Extracted material
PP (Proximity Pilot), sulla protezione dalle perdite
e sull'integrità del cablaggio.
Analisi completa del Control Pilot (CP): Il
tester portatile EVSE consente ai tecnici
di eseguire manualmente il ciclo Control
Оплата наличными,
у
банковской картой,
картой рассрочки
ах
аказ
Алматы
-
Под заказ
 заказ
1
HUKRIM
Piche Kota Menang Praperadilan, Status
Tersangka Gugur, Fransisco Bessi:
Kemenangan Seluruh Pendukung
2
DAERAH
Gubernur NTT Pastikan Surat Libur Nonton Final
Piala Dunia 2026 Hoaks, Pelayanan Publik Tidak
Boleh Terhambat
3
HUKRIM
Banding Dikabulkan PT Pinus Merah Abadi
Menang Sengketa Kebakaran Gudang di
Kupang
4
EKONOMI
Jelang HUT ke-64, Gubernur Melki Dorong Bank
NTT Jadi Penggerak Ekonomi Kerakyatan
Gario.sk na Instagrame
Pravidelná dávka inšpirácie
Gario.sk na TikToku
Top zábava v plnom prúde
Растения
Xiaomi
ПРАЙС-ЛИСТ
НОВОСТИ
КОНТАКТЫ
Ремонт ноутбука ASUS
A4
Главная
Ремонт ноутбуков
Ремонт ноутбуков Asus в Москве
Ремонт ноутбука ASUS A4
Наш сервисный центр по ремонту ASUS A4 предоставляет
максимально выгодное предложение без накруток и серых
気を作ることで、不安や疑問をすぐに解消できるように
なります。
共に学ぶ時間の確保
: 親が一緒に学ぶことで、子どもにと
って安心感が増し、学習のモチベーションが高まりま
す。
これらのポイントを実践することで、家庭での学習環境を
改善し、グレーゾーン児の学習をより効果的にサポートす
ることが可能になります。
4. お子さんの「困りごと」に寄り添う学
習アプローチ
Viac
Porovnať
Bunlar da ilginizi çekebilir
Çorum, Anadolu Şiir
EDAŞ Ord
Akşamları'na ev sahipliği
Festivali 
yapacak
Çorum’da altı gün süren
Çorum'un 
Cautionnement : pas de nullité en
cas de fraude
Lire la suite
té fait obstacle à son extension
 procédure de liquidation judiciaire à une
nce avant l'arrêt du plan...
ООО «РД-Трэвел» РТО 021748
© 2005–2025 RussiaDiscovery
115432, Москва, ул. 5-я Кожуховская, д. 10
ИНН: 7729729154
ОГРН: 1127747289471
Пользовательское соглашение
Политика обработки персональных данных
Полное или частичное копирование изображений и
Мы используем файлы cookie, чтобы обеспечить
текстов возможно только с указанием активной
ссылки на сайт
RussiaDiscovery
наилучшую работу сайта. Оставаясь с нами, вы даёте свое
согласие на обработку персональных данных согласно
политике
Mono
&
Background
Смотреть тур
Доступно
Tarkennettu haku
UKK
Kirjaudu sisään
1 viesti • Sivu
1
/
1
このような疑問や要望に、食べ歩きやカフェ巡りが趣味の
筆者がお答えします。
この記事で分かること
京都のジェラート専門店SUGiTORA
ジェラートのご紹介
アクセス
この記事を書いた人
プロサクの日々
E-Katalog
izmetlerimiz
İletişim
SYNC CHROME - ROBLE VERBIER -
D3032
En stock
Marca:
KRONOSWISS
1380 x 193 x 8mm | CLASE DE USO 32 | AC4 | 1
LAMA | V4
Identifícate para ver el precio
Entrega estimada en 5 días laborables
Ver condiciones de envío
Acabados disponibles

What you need to do
Retype all of the material, keeping each line exact.

The completed task
PP (Proximity Pilot), sulla protezione dalle perdite
e sull'integrità del cablaggio.
Analisi completa del Control Pilot (CP): Il
tester portatile EVSE consente ai tecnici
di eseguire manualmente il ciclo Control
Оплата наличными,
у
банковской картой,
картой рассрочки
ах
аказ
Алматы
-
Под заказ
 заказ
1
HUKRIM
Piche Kota Menang Praperadilan, Status
Tersangka Gugur, Fransisco Bessi:
Kemenangan Seluruh Pendukung
2
DAERAH
Gubernur NTT Pastikan Surat Libur Nonton Final
Piala Dunia 2026 Hoaks, Pelayanan Publik Tidak
Boleh Terhambat
3
HUKRIM
Banding Dikabulkan PT Pinus Merah Abadi
Menang Sengketa Kebakaran Gudang di
Kupang
4
EKONOMI
Jelang HUT ke-64, Gubernur Melki Dorong Bank
NTT Jadi Penggerak Ekonomi Kerakyatan
Gario.sk na Instagrame
Pravidelná dávka inšpirácie
Gario.sk na TikToku
Top zábava v plnom prúde
Растения
Xiaomi
ПРАЙС-ЛИСТ
НОВОСТИ
КОНТАКТЫ
Ремонт ноутбука ASUS
A4
Главная
Ремонт ноутбуков
Ремонт ноутбуков Asus в Москве
Ремонт ноутбука ASUS A4
Наш сервисный центр по ремонту ASUS A4 предоставляет
максимально выгодное предложение без накруток и серых
気を作ることで、不安や疑問をすぐに解消できるように
なります。
共に学ぶ時間の確保
: 親が一緒に学ぶことで、子どもにと
って安心感が増し、学習のモチベーションが高まりま
す。
これらのポイントを実践することで、家庭での学習環境を
改善し、グレーゾーン児の学習をより効果的にサポートす
ることが可能になります。
4. お子さんの「困りごと」に寄り添う学
習アプローチ
Viac
Porovnať
Bunlar da ilginizi çekebilir
Çorum, Anadolu Şiir
EDAŞ Ord
Akşamları'na ev sahipliği
Festivali 
yapacak
Çorum’da altı gün süren
Çorum'un 
Cautionnement : pas de nullité en
cas de fraude
Lire la suite
té fait obstacle à son extension
 procédure de liquidation judiciaire à une
nce avant l'arrêt du plan...
ООО «РД-Трэвел» РТО 021748
© 2005–2025 RussiaDiscovery
115432, Москва, ул. 5-я Кожуховская, д. 10
ИНН: 7729729154
ОГРН: 1127747289471
Пользовательское соглашение
Политика обработки персональных данных
Полное или частичное копирование изображений и
Мы используем файлы cookie, чтобы обеспечить
текстов возможно только с указанием активной
ссылки на сайт
RussiaDiscovery
наилучшую работу сайта. Оставаясь с нами, вы даёте свое
согласие на обработку персональных данных согласно
политике
Mono
&
Background
Смотреть тур
Доступно
Tarkennettu haku
UKK
Kirjaudu sisään
1 viesti • Sivu
1
/
1
このような疑問や要望に、食べ歩きやカフェ巡りが趣味の
筆者がお答えします。
この記事で分かること
京都のジェラート専門店SUGiTORA
ジェラートのご紹介
アクセス
この記事を書いた人
プロサクの日々
E-Katalog
izmetlerimiz
İletişim
SYNC CHROME - ROBLE VERBIER -
D3032
En stock
Marca:
KRONOSWISS
1380 x 193 x 8mm | CLASE DE USO 32 | AC4 | 1
LAMA | V4
Identifícate para ver el precio
Entrega estimada en 5 días laborables
Ver condiciones de envío
Acabados disponibles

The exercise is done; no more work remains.